# Range inhibit light



## 113697 (Jun 25, 2008)

Hi we have a Holiday Rambler Ambassador, which exported it in on the 4th August, we keep get the check trans light coming up on the dash board, we have had the Allison man down and there is nothing wrong with the gearbox, the range inhibit lamp is red we were sure that when we pick it up from Southampton the lamp was green does anyone know what colour this light should be and could it have something to do with the check trans light coming on.
Any help would be grateful.


----------



## 7149capricorn (Jul 31, 2008)

Hi, we've got an Ambassador (2000) and though the check trans light has never come on, the range inhibit lamp always glows red (never has been green) and only comes on bright red briefly as a check it is working when the ignition is turned on.
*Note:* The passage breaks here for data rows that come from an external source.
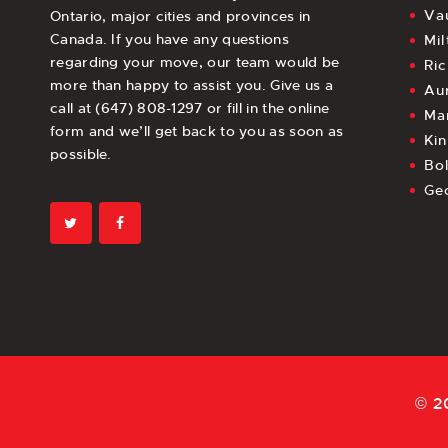
Va
Ontario, major cities and provinces in
Canada. If you have any questions
Mil
regarding your move, our team would be
Ri
more than happy to assist you. Give us a
Au
call at (647) 808-1297 or fill in the online
Ma
form and we’ll get back to you as soon as
Kin
possible.
Bo
Ge
© 2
If thr gearbox operates ok - ie uses all the gears - the range is not being inhibited, as it would be if there was a gearbox fault. If the Allison guy says there is nothing wrong, I would believe him! Enjoy!


----------



## 7149capricorn (Jul 31, 2008)

Hi, we've got an Ambassador (2000) and though the check trans light has never come on, the range inhibit lamp always glows red (never has been green) and only comes on bright red briefly as a check it is working when the ignition is turned on. If thr gearbox operates ok - ie uses all the gears - the range is not being inhibited, as it would be if there was a gearbox fault. If the Allison guy says there is nothing wrong, I would believe him! Enjoy!


----------



## 113697 (Jun 25, 2008)

7149capricorn said:


> Hi, we've got an Ambassador (2000) and though the check trans light has never come on, the range inhibit lamp always glows red (never has been green) and only comes on bright red briefly as a check it is working when the ignition is turned on. If thr gearbox operates ok - ie uses all the gears - the range is not being inhibited, as it would be if there was a gearbox fault. If the Allison guy says there is nothing wrong, I would believe him! Enjoy!


Hi thank you for coming back to us, at least we now know that there is not a problem with the inhibit light, we think we must have a wiring problem because the check trans light keeps coming on, the abs fuse keeps blowing as well. we did not get any owners manuals with our rv so we are working blind so to speak.


----------